Pretty amazing, anyway.

But not as amazing as what several newspapers reported last week – that Google Maps had found Atlantis!

If you look here you can see what looks like a grid street system off the coast of Africa.  And one “Atlantis Expert” claimed this was just where Plato had said Atlantis would be.

But it sounded a bit suspicious – the grid is about the size of Wales, but most ancient cities are more like the size of, well, Conwy Castle.  And other people said it might just be underwater cables or tracks of a sonar scan going on at the same time as Google’s scan.

It turns out it’s not true.  The grid bit is simply where the join between difference scans of the sea – in particular it’s where some high resolution (ie sharp) scans were fitted in amongst some low resolution (ie a bit blurry) ones.  The end result is a bit of grid on the map – but it’s not really there at all. A shame in a way – that really would have been something!

Next Steps on Your PC & Next Steps on the Internet – 2nd Editions

Anyway – that lot’s kept me busy today!  And we’ve been busy over the last few months, too.  We’ve just finished updating Next Steps On the Internet to cover Windows 7 to make the 2nd edition – we did Next Steps on Your PC first, so they’re now both bang up to date.

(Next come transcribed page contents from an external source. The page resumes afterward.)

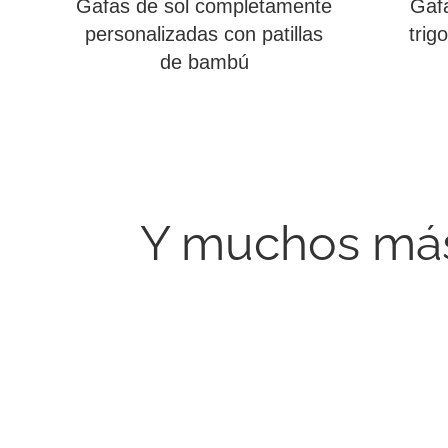
Gafas de sol completamente
Gafa
personalizadas con patillas
trig
de bambú
Y muchos más 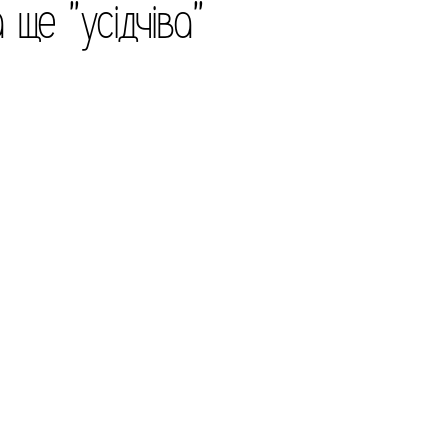
 ще "усідчіва"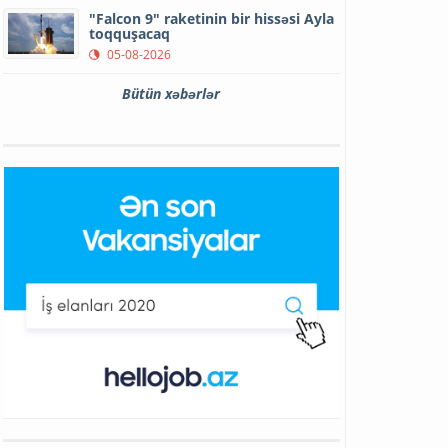
"Falcon 9" raketinin bir hissəsi Ayla
toqquşacaq
05-08-2026
Bütün xəbərlər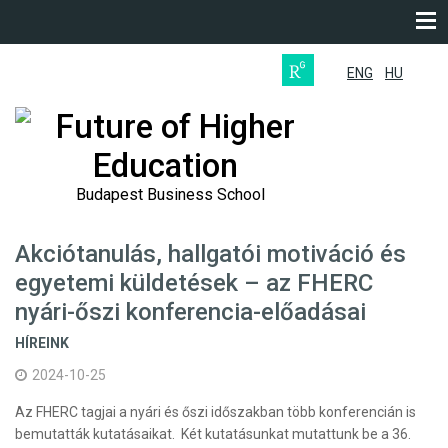
ENG
HU
Future of Higher
Education
Budapest Business School
Akciótanulás, hallgatói motiváció és
egyetemi küldetések – az FHERC
nyári-őszi konferencia-előadásai
HÍREINK
2024-10-25
Az FHERC tagjai a nyári és őszi időszakban több konferencián is
bemutatták kutatásaikat. Két kutatásunkat mutattunk be a 36.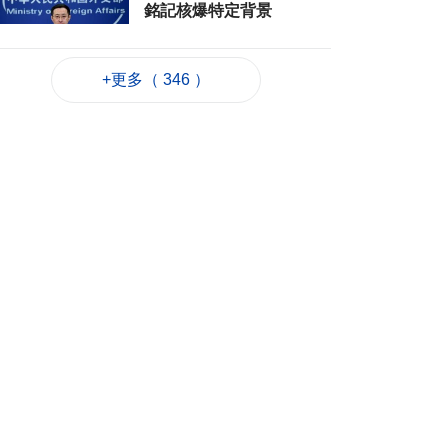
銘記核爆特定背景
2026-08-06 20:42
181
0
+更多（ 346 ）
工務局持續優化石排
灣社區未發展土地
2026-08-06 20:11
265
0
深合區升級改造系統
為橫琴單牌車北上作
準備
2026-08-06 19:46
333
0
朝鮮向東部海域發射
短程彈道導彈
2026-08-06 19:41
138
0
陳禮祺促規範停車場
車輛升降機使用保養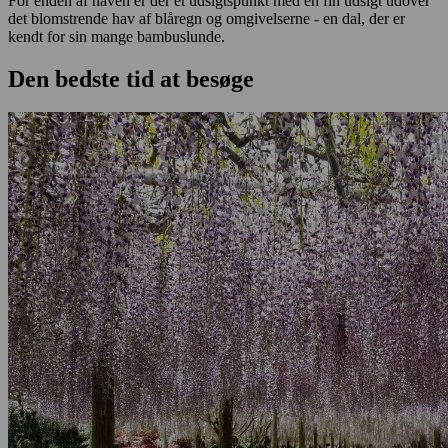
For enden af haven er der et udsigtspunkt med en fin udsigt udover
det blomstrende hav af blåregn og omgivelserne - en dal, der er
kendt for sin mange bambuslunde.
Den bedste tid at besøge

If you don’t already have these books, they follow on from Computers One Step at a Time and The Internet One Step at a Time – and they’ve proved some of the most popular books I’ve ever written.  You can read more here.

Advance Warning…

Oh, and by the way – we’re shortly going to be announcing an increase in our P&P charge.  After five years of the Royal Mail putting up prices every year and the packaging getting more expensive nearly every month, we’ve had to put it up a little.  But it won’t happen for a few weeks yet so if you order any books now, you’ll get the old P&P.  That goes for the Next Steps books and anything else as well.

Right – that’s it for now.  I’d better get home and see how the little one’s done today!